Una barriera anti-uccelli che ha reso ancora più macabra l'esecuzione di ieri del piccione. Perché nell'agonia da quella testa ferita ha cominciato a zampillare sangue sulle fioriere del cortiletto. Prima qualche goccia, poi i fiotti, e il vento che li spargeva ovunque. All'orrore hanno assistito pochi deputati, che a quell'ora erano comodamente attovagliati nelle trattorie del centro. Si sono accorti della pioggia di sangue funzionari e commessi della Camera, che alla fine hanno pensato meglio di fare intervenire i pompieri per mettere fine al turbamento che quello spettacolo provocava. Il sangue è però restato lì a raccontare l'orrore vissuto, e un deputato l'ha filmato e fotografato facendo arrivare a Libero l'inquieta testimonianza.

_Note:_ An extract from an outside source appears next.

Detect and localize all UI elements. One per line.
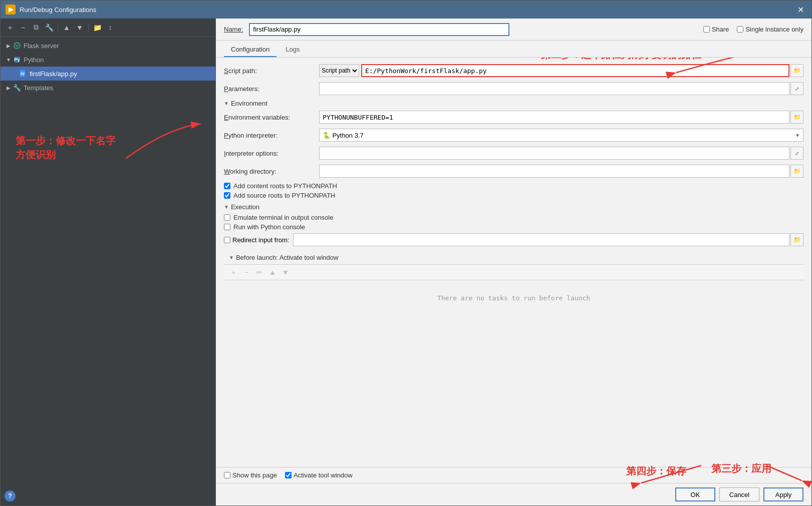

Gli uccelli sono diventati una vera maledizione per la Camera dei deputati in questa legislatura, quella della presidenza di Laura Boldrini. Il primo inverno della sua presidenza sono planati nel loro viaggio verso i paesi caldi gli storni, che hanno scelto a Roma come loro temporanea dimora i tre alberi che offrono un po' di ombra sopra il parcheggio delle auto riservato ai deputati. Nelle ottobrate romane sono planati lì, e dopo voli pittoreschi si riunivano tutti fra quelle fronde facendo un gran chiasso, ma soprattutto i loro bisogni. Risultato: auto dei deputati sommerse dall'insidiosissimo guano (la loro cacca), che corrode le vernici e senza rapido intervento di pulizia può costringere anche alla rottamazione dei veicoli. Un dramma per la Boldrini, che è diventato acuto quando risultò completamente sepolta da quel guano l'utilitaria del sottosegretario alle Comunicazioni, Antonello Giacomelli. Lei corse ai ripari, e grazie agli esperti collaboratori, escogitò una non meno grottesca soluzione: lo scudo anti-cacca per gli onorevoli. Si trattava di un ingegnoso e macabro sistema audio, con altoparlanti disseminati fra i tre alberi, e la registrazione del grido di paura degli storni quando vengono attaccati dal loro assassino naturale: il falco pellegrino.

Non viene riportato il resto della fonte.